La bruja estaba acuclillada junto a la carretilla, acariciando la cabeza de Grimya con un movimiento suave y regular en un intento de ofrecer a la loba su mudo consuelo. Grimya se había sumido en un profundo silencio, negándose a hablar tras su arrebato y rehusándose ahora a encontrarse con la mirada de ninguno de los dos humanos.
Comprendiendo que sus esfuerzos no servían de nada, Niahrin suspiró y se incorporó penosamente.
—Tienes razón —dijo pesarosa—. No puedo responder a la pregunta, y con toda honradez no creo que sea yo quien deba intentarlo. —Dirigió una ojeada a la loba—. Puede que Grimya desee contarte más cosas en su momento; no lo sé. Pero, por ahora, todo lo que podemos hacer es esperar.
Por un instante pensó que Vinar protestaría, pero tras unos segundos de silencio éste se encogió de hombros en impotente asentimiento.
—Sí; sí, supongo que sí. —Regresó junto a la ventana, intranquilo—. No veo el patio desde aquí. Maldita sea, ¿adonde ha ido?
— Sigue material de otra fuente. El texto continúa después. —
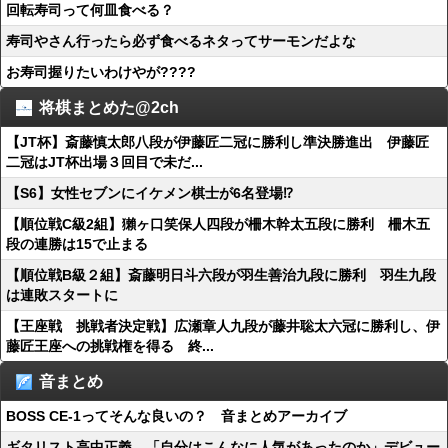
回転寿司って何皿食べる？
寿司やさん行ったら必ず食べるネタってサーモンだよな
お寿司握りたいわけやが????
将棋まとめた@2ch
【JT杯】斎藤慎太郎八段が伊藤匠二冠に勝利し準決勝進出 伊藤匠
二冠はJT杯出場３回目で未だ...
【S6】女性セブンにイケメン棋士が6名登場⁉
【順位戦C級2組】獺ヶ口笑保人四段が柵木幹太五段に勝利 柵木五
段の連勝は15で止まる
【順位戦B級２組】斎藤明日斗六段が羽生善治九段に勝利 羽生九段
は連敗スタートに
【王座戦 挑戦者決定戦】広瀬章人九段が藤井聡太六冠に勝利し、伊
藤匠王座への挑戦権を得る 終...
音まとめ
BOSS CE-1ってそんな良いの？ 音まとめアーカイブ
ギタリスト高中正義、「自分はこんなに人気があったのか」デビュー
Niahrin deseó saberlo. La precipitada huida de Índigo los había sobresaltado a todos, pero lo que había sucedido después había sido una sorpresa aún mayor. Vinar, recuperada la serenidad, había abandonado corriendo la habitación en pos de Índigo, pero ésta ya había desaparecido y el marino había chocado contra Ryen cuando el rey salía inesperadamente de un pasillo lateral. Niahrin se sintió estupefacta cuando los dos hombres regresaron juntos a la habitación, pero sus incoherentes intentos de realizar una reverencia se desvanecieron cuando Ryen les indicó con energía que permanecieran donde estaban. Él conocía los pasillos de Carn Caille mucho mejor que ellos; él personalmente encontraría a Índigo y la convencería para que regresase.